After reviewing the policies and the plaintiffs’ complaint in the underlying action, we conclude that Tower and Everest have no duty to defend and indemnify Dockside and DePaul. Accordingly, Tower and Everest’s motion for declaratory judgment will be granted.

The Underlying Action

In their amended complaint filed in the Philadelphia County Court of Common Pleas, Raymond Forceno and Cheryl Ann Ryan assert causes of action arising out of their purchase of a condominium unit from Dockside. They allege that as a result of faulty construction, water “intruded” into their unit causing water damage and mold. Compl., at 20. They seek damages for “the cost of repairing the condominium unit, permanent diminished value of the condominium unit, personal injuries, economic damages resulting from moving from the condominium unit and costs associated with relocation.” Compl., at 16. They sued Dockside, the seller; DePaul and Cameo Management Company (“Cameo”), the managers of the property at various times; Keating Building Company (“Keating”), the builder of the condominium; and Dockside Condominium Association (“Condominium Association”), owner of the common areas.

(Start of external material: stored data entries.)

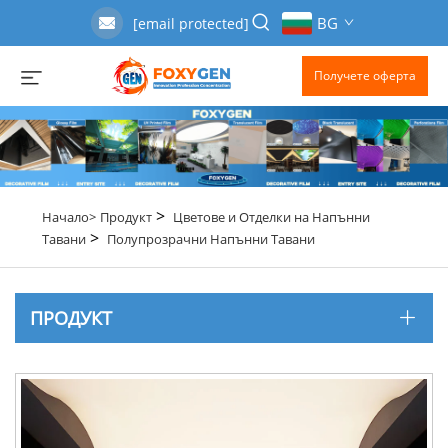
BG
[email protected]
Получете оферта
>
Начало>
Продукт
Цветове и Отделки на Напънни
>
Тавани
Полупрозрачни Напънни Тавани
ПРОДУКТ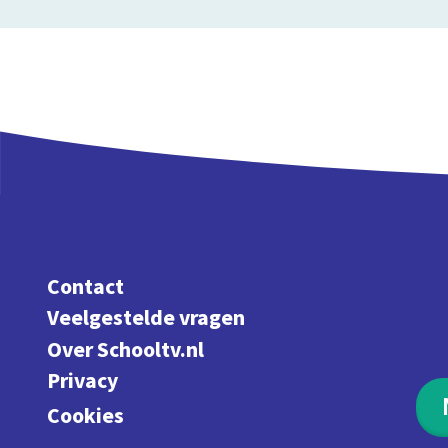
Contact
Veelgestelde vragen
Over Schooltv.nl
Privacy
Cookies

The state court complaint contains seven counts. Five counts are brought against Dockside,2 one against DePaul,3 and one against Keating. The causes of action against Dockside are for breach of contract, breach of implied warranty, unjust enrichment, fraud, and deceptive and fraudulent business practices under the “state consumer protection statute.” The count against DePaul is for negligently failing to maintain and repair the condominium unit.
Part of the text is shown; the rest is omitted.